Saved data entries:
· · · · · · ·
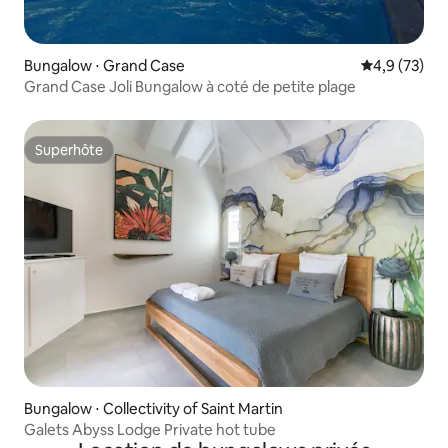
Bungalow ⋅ Grand Case
Évaluation m
4,9 (73)
Grand Case Joli Bungalow à coté de petite plage
Superhôte
Superhôte
Bungalow ⋅ Collectivity of Saint Martin
Galets Abyss Lodge Private hot tube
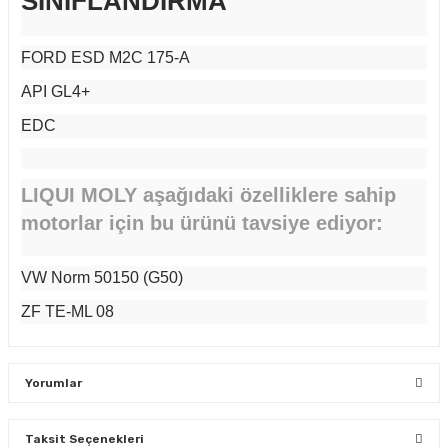
SINIFLANDIRMA
FORD ESD M2C 175-A
API GL4+
EDC
LIQUI MOLY aşağıdaki özelliklere sahip
motorlar için bu ürünü tavsiye ediyor:
VW Norm 50150 (G50)
ZF TE-ML 08
Yorumlar
Taksit Seçenekleri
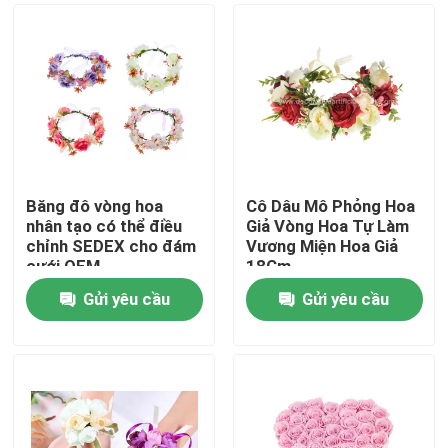
Băng đô vòng hoa
Cô Dâu Mô Phỏng Hoa
nhân tạo có thể điều
Giả Vòng Hoa Tự Làm
chỉnh SEDEX cho đám
Vương Miện Hoa Giả
cưới OEM
18Cm
Gửi yêu cầu
Gửi yêu cầu
Nhà
Các sản phẩm
Về chúng tôi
· · · · · · ·
### Exercise description:
Which lines in the records above hold the string "Grand"? Copy each of them.

### Response box:
Bungalow ⋅ Grand Case
Grand Case Joli Bungalow à coté de petite plage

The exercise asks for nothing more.